Coming Home From Our Humanitarian Vacation

Throughout our time here in Claremont, we are
spoon-fed the maxims of a liberal arts education on a daily basis: leadership,
tolerance, agency, and community engagement. We are encouraged to develop our
own moral and ethical code, to “bear our added riches in trust to mankind,” as it is written on the gates of Pomona College. Upon graduation, many of us aspire to take on careers and other endeavors that endorse
that same progressive humanist philosophy.

If there is to be any fundamental
assumption underlying the work that we undertake at a liberal arts college, it
is surely that doing good is generally preferable to inflicting
harm. As with all other maxims, we tread upon this particular ethical precept
with caution; we have been taught to appreciate the subtle nuance of
interpretations.

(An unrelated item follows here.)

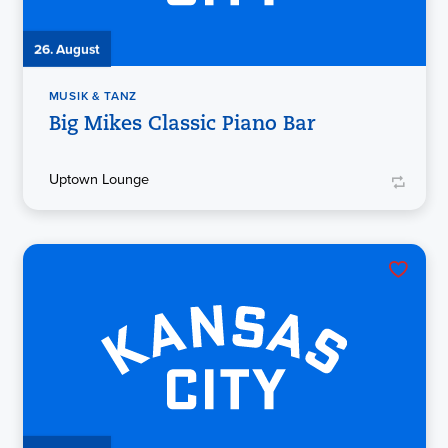
26. August
MUSIK & TANZ
Big Mikes Classic Piano Bar
Uptown Lounge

We may concede, for instance, that benevolence at the expense
of one’s own well-being is undesirable, even illogical. Yet consider the fervor
with which we laud the work performed by the United States’ volunteers and activists
abroad, a population reaching into the hundreds of thousands. Our
celebration of humanitarian aid assumes that this display of international
altruism is inherently beneficial—and many of us join their
ranks with great pride.

And yet a crucial component of
our liberal arts education is learning to critically assess established norms. As is the case with nearly every display of ethics in
practice, in order to better understand the potential benefits of humanitarian
aid, it is irresponsible to overlook the acute harm that this supposed altruism
can inflict upon the volunteer and the victim alike. In this
instance, the road to hell is indeed paved with the best of intentions. 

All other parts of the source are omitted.